Escuchar una canción puede despertar el recuerdo de una persona, un viaje o una etapa de la vida.
Según la neurociencia, esta capacidad de la música para evocar recuerdos se debe a la estrecha relación que existe entre los sonidos, las emociones y los mecanismos cerebrales encargados de almacenar y recuperar experiencias.
Una revisión científica titulada Music, Memory and Emotion, del investigador Lutz Jäncke, señala que la música puede activar recuerdos autobiográficos porque suele quedar asociada a momentos, lugares y sentimientos significativos.
El papel de las emociones
Las emociones tienen un papel central en este proceso.

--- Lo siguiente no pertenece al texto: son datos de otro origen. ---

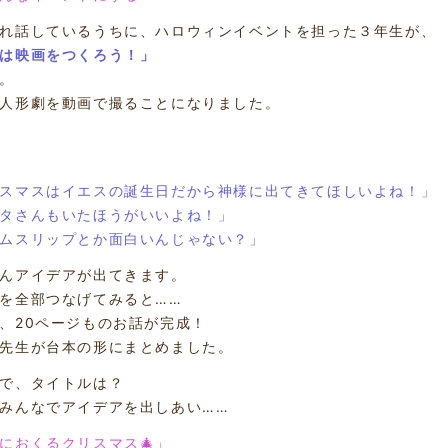
れ話しているうちに、ハロウィンイベントを担った３年生が、
は映画をつくろう！」
。
人形劇を動画で撮ることになりました。
スマスはイエスの誕生日だから神様に出てきてほしいよね！」
タさんもいたほうがいいよね！」
ムスリップとか面白いんじゃない？」
んアイデアが出てきます。
を全部つなげてみると……
、20ページものお話が完成！
先生が台本の形にまとめました。
で、タイトルは？
みんなでアイデアを出しあい……
におくるクリスマス🎄」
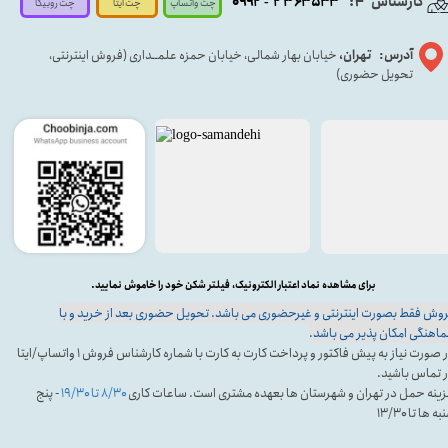
کارشناس
:
۵۳۳
۶۳
۳
۲
۹۲
۰۹
4
-
چت روبیکا
چت واتساپ
چت ایتا
آدرس: تهران،
خیابان بهار شمالی، خیابان حمزه علمــداری (فروش اینترنتی،
تحویل حضوری)
برای مشاهده نماد اعتبار الکترونیک، فیلتر شکن خود را خاموش نمایید.
وش فقط بصورت اینترنتی و غیرحضوری می باشد. تحویل حضوری بعد از خرید و با
اهنگی امکان پذیر می باشد.
در صورت نیاز به پیش فاکتور و پرداخت کارت به کارت با شماره کارشناس فروش ۱ واتساپ/ایتا
 تماس باشید.
ینه حمل در تهران و شهرستان ها بعهده مشتری است. ساعات کاری
۸/۳۰ تا ۱۹/۳۰
- پنج
ه ها تا ۱۳/۳۰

Cuando una canción genera alegría, nostalgia o tristeza, fortalece el vínculo con el momento en que fue escuchada.
Según Jäncke, la interacción entre la percepción musical y la respuesta emocional favorece los procesos cerebrales relacionados con la consolidación de los recuerdos, haciendo que determinadas experiencias permanezcan más tiempo en la memoria.
Qué ocurre en el cerebro al escuchar música
Al escuchar una melodía no solo se activan las áreas encargadas de procesar los sonidos. También entran en funcionamiento regiones relacionadas con la atención, la recompensa y las emociones.

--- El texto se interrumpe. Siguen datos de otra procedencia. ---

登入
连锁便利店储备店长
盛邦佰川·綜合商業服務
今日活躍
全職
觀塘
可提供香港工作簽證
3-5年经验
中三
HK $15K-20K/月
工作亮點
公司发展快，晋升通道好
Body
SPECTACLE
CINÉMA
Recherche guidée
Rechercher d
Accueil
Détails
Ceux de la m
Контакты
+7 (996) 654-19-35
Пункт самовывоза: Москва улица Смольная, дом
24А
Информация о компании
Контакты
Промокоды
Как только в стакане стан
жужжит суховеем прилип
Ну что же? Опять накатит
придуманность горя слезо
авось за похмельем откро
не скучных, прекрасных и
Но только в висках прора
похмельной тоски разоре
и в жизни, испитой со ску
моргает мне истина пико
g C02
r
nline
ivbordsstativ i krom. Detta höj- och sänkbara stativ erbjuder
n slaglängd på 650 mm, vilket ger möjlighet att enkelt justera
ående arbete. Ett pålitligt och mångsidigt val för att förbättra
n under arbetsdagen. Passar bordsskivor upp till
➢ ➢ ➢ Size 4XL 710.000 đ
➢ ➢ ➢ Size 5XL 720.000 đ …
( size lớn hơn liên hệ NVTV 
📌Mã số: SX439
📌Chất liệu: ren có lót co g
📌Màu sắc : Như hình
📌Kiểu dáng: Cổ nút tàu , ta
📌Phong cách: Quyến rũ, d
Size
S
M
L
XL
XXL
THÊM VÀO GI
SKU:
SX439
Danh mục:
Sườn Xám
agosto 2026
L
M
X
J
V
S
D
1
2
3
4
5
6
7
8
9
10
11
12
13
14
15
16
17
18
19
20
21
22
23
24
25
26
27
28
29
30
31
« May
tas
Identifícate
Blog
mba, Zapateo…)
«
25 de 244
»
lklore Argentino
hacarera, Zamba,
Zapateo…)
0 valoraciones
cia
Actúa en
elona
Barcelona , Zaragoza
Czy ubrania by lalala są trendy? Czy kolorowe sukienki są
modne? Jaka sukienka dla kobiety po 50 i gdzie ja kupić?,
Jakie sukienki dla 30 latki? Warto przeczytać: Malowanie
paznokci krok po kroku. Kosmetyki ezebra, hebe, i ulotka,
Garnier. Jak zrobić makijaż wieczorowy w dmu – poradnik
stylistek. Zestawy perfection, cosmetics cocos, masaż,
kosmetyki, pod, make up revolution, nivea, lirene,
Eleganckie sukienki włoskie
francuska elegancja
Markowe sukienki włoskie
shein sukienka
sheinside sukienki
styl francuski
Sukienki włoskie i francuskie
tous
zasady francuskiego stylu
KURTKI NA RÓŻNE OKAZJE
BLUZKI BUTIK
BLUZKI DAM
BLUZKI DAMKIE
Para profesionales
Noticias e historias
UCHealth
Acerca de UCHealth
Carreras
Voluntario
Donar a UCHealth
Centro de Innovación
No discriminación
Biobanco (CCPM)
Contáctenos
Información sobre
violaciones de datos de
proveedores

De acuerdo con un artículo de la Universidad del Rosario sobre el impacto de la música en el cerebro, estas conexiones ayudan a explicar cómo los estímulos musicales influyen en la forma en que las personas perciben, aprenden y evocan experiencias.
Una herramienta para aprender
La relación entre música y memoria también explica por qué las canciones suelen utilizarse para facilitar el aprendizaje.
Desde la infancia es frecuente memorizar información mediante melodías, como ocurre con el abecedario o distintas canciones educativas. El ritmo, la repetición y la estructura musical ayudan a organizar la información y facilitan su recuperación más adelante.
Cada canción tiene un significado diferente
Una misma canción no provoca las mismas emociones en todas las personas. Su significado depende de las experiencias con las que quedó asociada a lo largo de la vida.
Una melodía puede remitir a una celebración, un viaje, una relación o cualquier otro momento importante, no solo por su composición musical, sino por el contexto en que fue escuchada.
Los investigadores coinciden en que la música no se procesa como un estímulo aislado. Al combinar ritmo, melodía y carga emocional, el cerebro crea conexiones que facilitan la evocación de experiencias personales y explican por qué algunas canciones permanecen ligadas a recuerdos durante muchos años.